Picnic Paradise: 51st Deli

Mike Wolf dreams of picnic spreads and tacos during his latest culinary excursion

Before the Nations neighborhood was booming, sit-down lunch options were few and far between. Now the competition is fierce: Frothy Monkey, Bringle’s Smoking Oasis (stellar), Daddy’s Dogs, Red Bicycle (RIP Stone Fox), Nations Bar and Grill, Maru (sushi), and Oscar’s Taco Shop, among others, all vie for your lunch dollar.

But with recent highs in the 80s and on the heels of the warmest months of December and January on record, picnic season appears to be upon us a bit early. My recent trip to 51st Deli on the lively corner of 51st Avenue and Centennial had my head spinning with food and drink options, dreaming of an ideal picnic spread for the next idyllic Spring day. Not only does 51st offer an extensive all-day breakfast menu—with tasty egg sandwiches, fresh-squeezed orange juice, and coffee drinks—they also have an array of picnic-style salads made from scratch like bacon-potato salad, chicken salad, egg salad, and even ceviche. But the stars of the show at this bustling bodega are the tacos and sandwiches.

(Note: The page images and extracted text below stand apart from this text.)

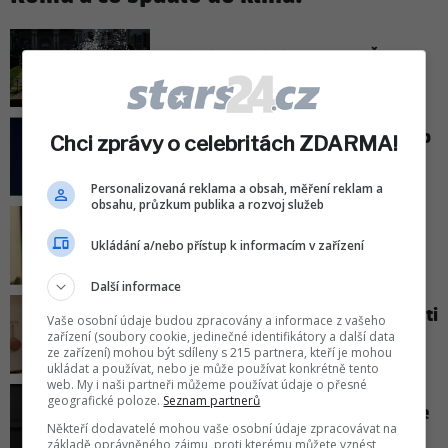
Počasí: Příští týden se do Česka
vrátí vedra
Slavný zpěvák a herec Jared Leto
Chci zprávy o celebritách ZDARMA!
čelí obviněním z obtěžování
nezletilých dívek!
Personalizovaná reklama a obsah, měření reklam a
obsahu, průzkum publika a rozvoj služeb
Jennifer Aniston o svém
ikonickém poznávacím znamení:
Ukládání a/nebo přístup k informacím v zařízení
Je to blamáž!
Další informace
Meghan si to nenechala líbit! Proti
Vaše osobní údaje budou zpracovány a informace z vašeho
výrokům slavné kuchařky se
zařízení (soubory cookie, jedinečné identifikátory a další data
rázně ohradila!
ze zařízení) mohou být sdíleny s 215 partnera, kteří je mohou
ukládat a používat, nebo je může používat konkrétně tento
web. My i naši partneři můžeme používat údaje o přesné
geografické poloze.
Seznam partnerů
Ariana Grande vysvětlila, proč se
rozhodla pozastavit kariéru!
Někteří dodavatelé mohou vaše osobní údaje zpracovávat na
základě oprávněného zájmu, proti kterému můžete vznést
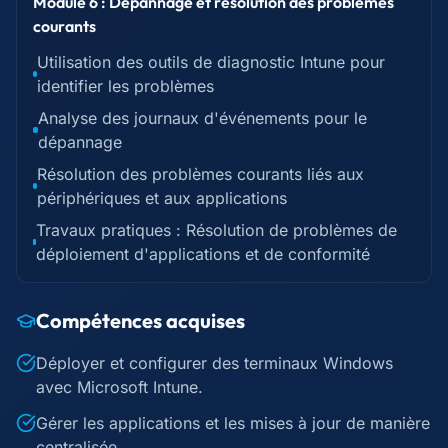
Module 6 : Dépannage et résolution des problèmes
courants
Utilisation des outils de diagnostic Intune pour
identifier les problèmes
Analyse des journaux d'événements pour le
dépannage
Résolution des problèmes courants liés aux
périphériques et aux applications
Travaux pratiques : Résolution de problèmes de
déploiement d'applications et de conformité
Compétences acquises
Déployer et configurer des terminaux Windows
avec Microsoft Intune.
Gérer les applications et les mises à jour de manière
centralisée.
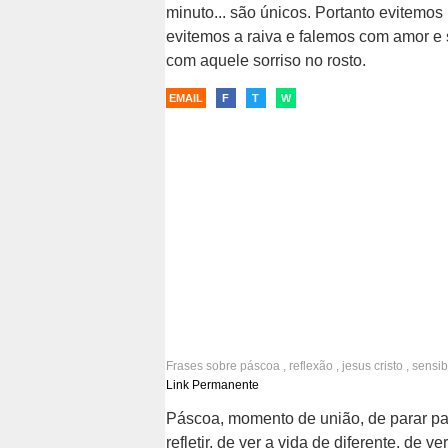
minuto... são únicos. Portanto evitemos 
evitemos a raiva e falemos com amor e
com aquele sorriso no rosto.
EMAIL
F
T
W
Frases sobre
páscoa
,
reflexão
,
jesus cristo
,
sensib
vida
Link Permanente
Páscoa, momento de união, de parar pa
refletir, de ver a vida de diferente, de ve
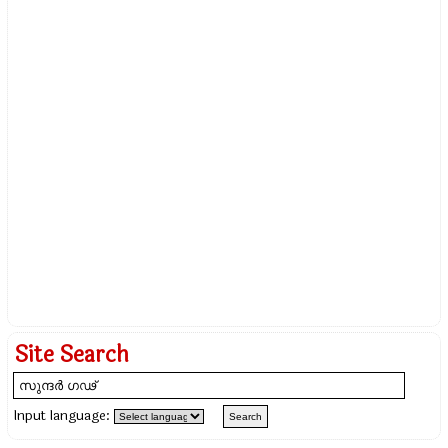
Site Search
Input language:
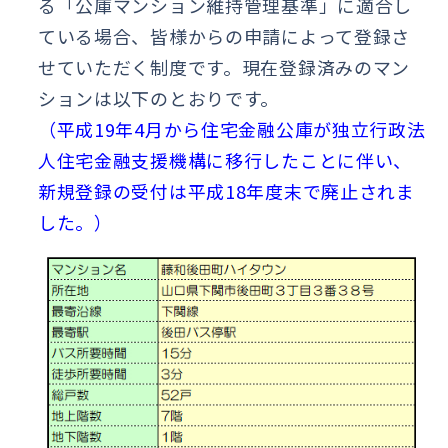
る「公庫マンション維持管理基準」に適合し
ている場合、皆様からの申請によって登録さ
せていただく制度です。現在登録済みのマン
ションは以下のとおりです。
（平成19年4月から住宅金融公庫が独立行政法
人住宅金融支援機構に移行したことに伴い、
新規登録の受付は平成18年度末で廃止されま
した。）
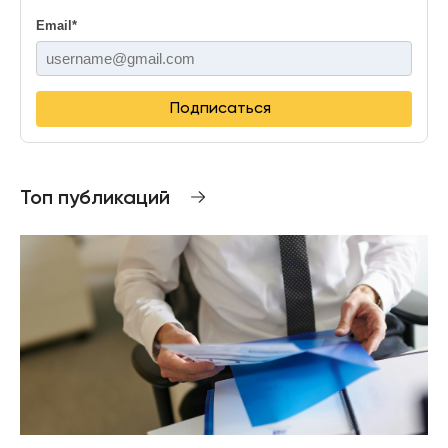
Email
*
Подписаться
Топ публикаций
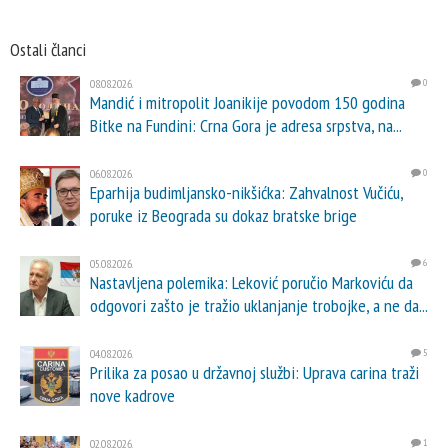
Ostali članci
08.08.2026.
0
Mandić i mitropolit Joanikije povodom 150 godina
Bitke na Fundini: Crna Gora je adresa srpstva, na...
06.08.2026.
0
Eparhija budimljansko-nikšićka: Zahvalnost Vučiću,
poruke iz Beograda su dokaz bratske brige
05.08.2026.
6
Nastavljena polemika: Leković poručio Markoviću da
odgovori zašto je tražio uklanjanje trobojke, a ne da...
04.08.2026.
5
Prilika za posao u državnoj službi: Uprava carina traži
nove kadrove
02.08.2026.
1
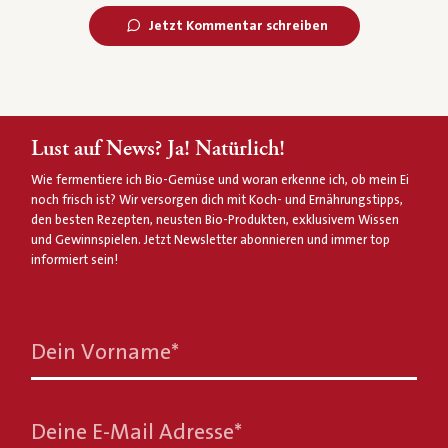
Jetzt Kommentar schreiben
Lust auf News? Ja! Natürlich!
Wie fermentiere ich Bio-Gemüse und woran erkenne ich, ob mein Ei
noch frisch ist? Wir versorgen dich mit Koch- und Ernährungstipps,
den besten Rezepten, neusten Bio-Produkten, exklusivem Wissen
und Gewinnspielen. Jetzt Newsletter abonnieren und immer top
informiert sein!
Dein Vorname
*
Deine E-Mail Adresse
*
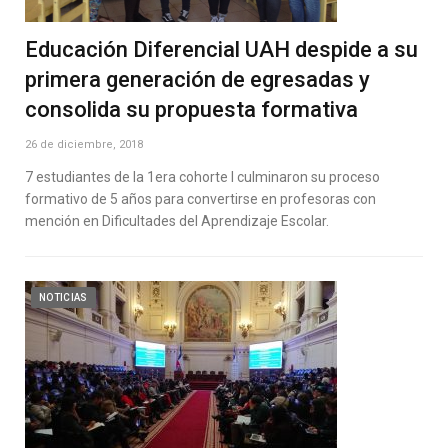
Educación Diferencial UAH despide a su
primera generación de egresadas y
consolida su propuesta formativa
26 de diciembre, 2018
7 estudiantes de la 1era cohorte l culminaron su proceso
formativo de 5 años para convertirse en profesoras con
mención en Dificultades del Aprendizaje Escolar.
NOTICIAS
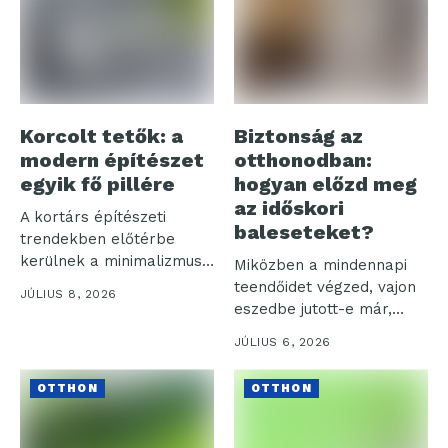
Korcolt tetők: a
Biztonság az
modern építészet
otthonodban:
egyik fő pillére
hogyan előzd meg
az időskori
A kortárs építészeti
baleseteket?
trendekben előtérbe
kerülnek a minimalizmus
Miközben a mindennapi
és az egyszerűség által...
teendőidet végzed, vajon
JÚLIUS 8, 2026
eszedbe jutott-e már,
hogy milyen sok...
JÚLIUS 6, 2026
OTTHON
OTTHON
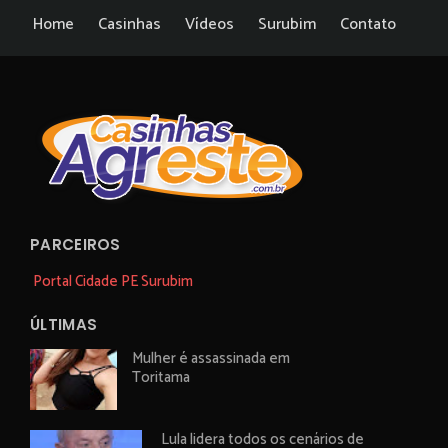
Home
Casinhas
Vídeos
Surubim
Contato
PARCEIROS
Portal Cidade PE Surubim
ÚLTIMAS
Mulher é assassinada em
Toritama
Lula lidera todos os cenários de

It’s rare and worth celebrating any place that can do Mexican street tacos, packing them with nearly double the meat of most taco trucks, and executing such a varied sandwich menu including burgers. Where else can one get a Cuban sandwich, tacos, breakfast sandwiches, burgers, takeaway salads, espresso, cannolis, every CBD beverage you’ve heard of over the last three years, beer, and wine, and it’s all affordable? Don’t say Cheesecake Factory either. As apt as they are at executing a gargantuan menu, they can’t pull off tacos this well.

With such an extensive menu, it can be difficult to choose your own adventure, so let’s get into the details.

The slow-cooked, tender and well-seasoned beef barbacoa tacos were plentiful and lively with onions, cilantro, and the fiery addition of the traditional twin taco truck sauces, red and green, made in-house. As much admiration as I have for the sandwiches, spreads, and all-day breakfast options, it’s going to be hard for me to get anything other than tacos on my next visit. These tacos answer the prayer “can I just get a little more meat on my street tacos?”

The sandwich my lunch partner and I dove into on our most recent visit was the wonderfully named “West Nasty,” a down-and-dirty heap of breaded chicken breast, capicola ham, jalapeño, bacon, pepper jack cheese and sabi sauce (horseradish with a hint of tomato typically served with crab cakes) on a hoagie roll. Though the sandwich was tasty, with the chicken perfectly cooked and well-seasoned with a kick, the toppings advertised on the menu were few and far between inside the actual sandwich. Bacon and jalapeño were hard to find or make out in the overall flavor profile.

The sandwich apologist on one shoulder tells me “chill out they were probably just running low on bacon and jalapeño or simply forgot to put it on,” while the sandwich critic on the other side notes “don’t advertise a new holy trinity of bacon, jalapeño, and sabi sauce if you can’t deliver!” In the end, it says something about their skill if they forgot a few items of sandwich construction and it was still very good.

Beverage options abound at 51st Deli. On one wall towards the back are coolers full of cold beer and wine options. Another open-air cooler on the adjacent wall has the aforementioned CBD sodas, teas, and kombucha. It’s basically a liquid compendium of what people like to drink when they’re not drinking booze. The only other delis with this kind of beverage selection reside in fresh markets like Turnip Truck and Whole Foods, and their food isn’t nearly this good, or affordable.